Work order: Print all of the data exactly.
[[ Provided information, beginning ]]
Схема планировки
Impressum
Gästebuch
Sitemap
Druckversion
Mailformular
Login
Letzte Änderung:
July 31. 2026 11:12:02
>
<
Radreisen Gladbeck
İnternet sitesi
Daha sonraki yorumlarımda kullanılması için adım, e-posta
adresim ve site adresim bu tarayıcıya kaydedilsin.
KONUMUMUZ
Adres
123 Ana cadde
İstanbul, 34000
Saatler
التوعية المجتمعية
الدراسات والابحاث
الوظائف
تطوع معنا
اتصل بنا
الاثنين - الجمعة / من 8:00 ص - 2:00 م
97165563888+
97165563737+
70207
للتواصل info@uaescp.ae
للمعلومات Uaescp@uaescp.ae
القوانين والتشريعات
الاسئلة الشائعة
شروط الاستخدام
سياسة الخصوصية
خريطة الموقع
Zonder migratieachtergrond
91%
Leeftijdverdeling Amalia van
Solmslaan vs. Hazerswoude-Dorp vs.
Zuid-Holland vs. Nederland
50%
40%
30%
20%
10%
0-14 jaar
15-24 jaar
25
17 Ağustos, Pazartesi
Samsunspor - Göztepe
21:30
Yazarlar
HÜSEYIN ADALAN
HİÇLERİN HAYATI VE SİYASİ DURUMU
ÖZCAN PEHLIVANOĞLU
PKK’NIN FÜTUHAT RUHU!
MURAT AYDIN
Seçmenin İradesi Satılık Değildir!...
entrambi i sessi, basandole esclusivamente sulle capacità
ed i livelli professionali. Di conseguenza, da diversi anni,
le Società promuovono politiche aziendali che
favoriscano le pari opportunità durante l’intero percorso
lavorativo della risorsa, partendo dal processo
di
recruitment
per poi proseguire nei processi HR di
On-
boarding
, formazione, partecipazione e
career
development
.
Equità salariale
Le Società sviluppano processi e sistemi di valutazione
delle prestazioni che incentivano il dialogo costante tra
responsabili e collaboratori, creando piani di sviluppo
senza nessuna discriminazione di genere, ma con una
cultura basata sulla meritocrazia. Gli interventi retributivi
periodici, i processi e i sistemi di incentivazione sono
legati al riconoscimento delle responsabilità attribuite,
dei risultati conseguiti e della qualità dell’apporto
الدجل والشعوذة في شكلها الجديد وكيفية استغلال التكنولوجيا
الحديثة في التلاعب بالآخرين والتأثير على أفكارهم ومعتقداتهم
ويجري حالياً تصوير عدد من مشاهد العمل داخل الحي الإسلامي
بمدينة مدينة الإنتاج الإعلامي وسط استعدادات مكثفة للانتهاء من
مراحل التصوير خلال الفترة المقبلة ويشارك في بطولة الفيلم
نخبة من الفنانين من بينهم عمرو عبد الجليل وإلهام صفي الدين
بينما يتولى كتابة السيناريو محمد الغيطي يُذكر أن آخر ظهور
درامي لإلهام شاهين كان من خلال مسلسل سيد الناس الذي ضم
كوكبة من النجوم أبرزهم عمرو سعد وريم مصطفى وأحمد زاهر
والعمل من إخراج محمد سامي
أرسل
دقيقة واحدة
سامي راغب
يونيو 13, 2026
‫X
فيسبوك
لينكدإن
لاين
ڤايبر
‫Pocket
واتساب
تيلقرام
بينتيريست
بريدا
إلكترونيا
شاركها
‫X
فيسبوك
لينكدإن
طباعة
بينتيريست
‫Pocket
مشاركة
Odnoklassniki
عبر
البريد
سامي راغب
[[ Provided information, end ]]
Output of the exercise:
Схема планировки
Impressum
Gästebuch
Sitemap
Druckversion
Mailformular
Login
Letzte Änderung:
July 31. 2026 11:12:02
>
<
Radreisen Gladbeck
İnternet sitesi
Daha sonraki yorumlarımda kullanılması için adım, e-posta
adresim ve site adresim bu tarayıcıya kaydedilsin.
KONUMUMUZ
Adres
123 Ana cadde
İstanbul, 34000
Saatler
التوعية المجتمعية
الدراسات والابحاث
الوظائف
تطوع معنا
اتصل بنا
الاثنين - الجمعة / من 8:00 ص - 2:00 م
97165563888+
97165563737+
70207
للتواصل info@uaescp.ae
للمعلومات Uaescp@uaescp.ae
القوانين والتشريعات
الاسئلة الشائعة
شروط الاستخدام
سياسة الخصوصية
خريطة الموقع
Zonder migratieachtergrond
91%
Leeftijdverdeling Amalia van
Solmslaan vs. Hazerswoude-Dorp vs.
Zuid-Holland vs. Nederland
50%
40%
30%
20%
10%
0-14 jaar
15-24 jaar
25
17 Ağustos, Pazartesi
Samsunspor - Göztepe
21:30
Yazarlar
HÜSEYIN ADALAN
HİÇLERİN HAYATI VE SİYASİ DURUMU
ÖZCAN PEHLIVANOĞLU
PKK’NIN FÜTUHAT RUHU!
MURAT AYDIN
Seçmenin İradesi Satılık Değildir!...
entrambi i sessi, basandole esclusivamente sulle capacità
ed i livelli professionali. Di conseguenza, da diversi anni,
le Società promuovono politiche aziendali che
favoriscano le pari opportunità durante l’intero percorso
lavorativo della risorsa, partendo dal processo
di
recruitment
per poi proseguire nei processi HR di
On-
boarding
, formazione, partecipazione e
career
development
.
Equità salariale
Le Società sviluppano processi e sistemi di valutazione
delle prestazioni che incentivano il dialogo costante tra
responsabili e collaboratori, creando piani di sviluppo
senza nessuna discriminazione di genere, ma con una
cultura basata sulla meritocrazia. Gli interventi retributivi
periodici, i processi e i sistemi di incentivazione sono
legati al riconoscimento delle responsabilità attribuite,
dei risultati conseguiti e della qualità dell’apporto
الدجل والشعوذة في شكلها الجديد وكيفية استغلال التكنولوجيا
الحديثة في التلاعب بالآخرين والتأثير على أفكارهم ومعتقداتهم
ويجري حالياً تصوير عدد من مشاهد العمل داخل الحي الإسلامي
بمدينة مدينة الإنتاج الإعلامي وسط استعدادات مكثفة للانتهاء من
مراحل التصوير خلال الفترة المقبلة ويشارك في بطولة الفيلم
نخبة من الفنانين من بينهم عمرو عبد الجليل وإلهام صفي الدين
بينما يتولى كتابة السيناريو محمد الغيطي يُذكر أن آخر ظهور
درامي لإلهام شاهين كان من خلال مسلسل سيد الناس الذي ضم
كوكبة من النجوم أبرزهم عمرو سعد وريم مصطفى وأحمد زاهر
والعمل من إخراج محمد سامي
أرسل
دقيقة واحدة
سامي راغب
يونيو 13, 2026
‫X
فيسبوك
لينكدإن
لاين
ڤايبر
‫Pocket
واتساب
تيلقرام
بينتيريست
بريدا
إلكترونيا
شاركها
‫X
فيسبوك
لينكدإن
طباعة
بينتيريست
‫Pocket
مشاركة
Odnoklassniki
عبر
البريد
سامي راغب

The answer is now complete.